# What to do:
What you write must be the lines from the one holding "場！5對獲白金婚走過70年歲" through the final line of the records below, reproduced exactly, minus the pictures.

══════════

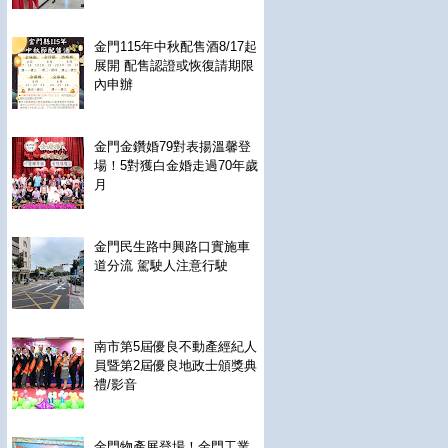
金門115年中秋配售酒8/17起
展開 配售認證或恢復請期限
內申辦
金門金鑽婚79對表揚溫馨登
場！5對獲白金婚走過70年歲
月
金門民生路中興路口實施車
道分流 駕駛人注意行駛
南市第5屆優良不動產經紀人
員暨第2屆優良地政士頒獎典
禮/影音
金門物產展登場！金門工業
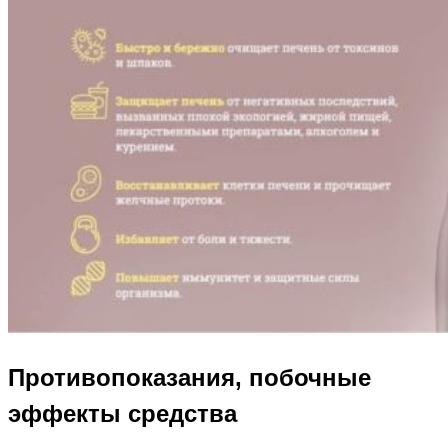
Противопоказания, побочные
эффекты средства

══════════

# Answer section:
場！5對獲白金婚走過70年歲
月
金門民生路中興路口實施車
道分流 駕駛人注意行駛
南市第5屆優良不動產經紀人
員暨第2屆優良地政士頒獎典
禮/影音
金門物產展登場！金門工業
Противопоказания, побочные
эффекты средства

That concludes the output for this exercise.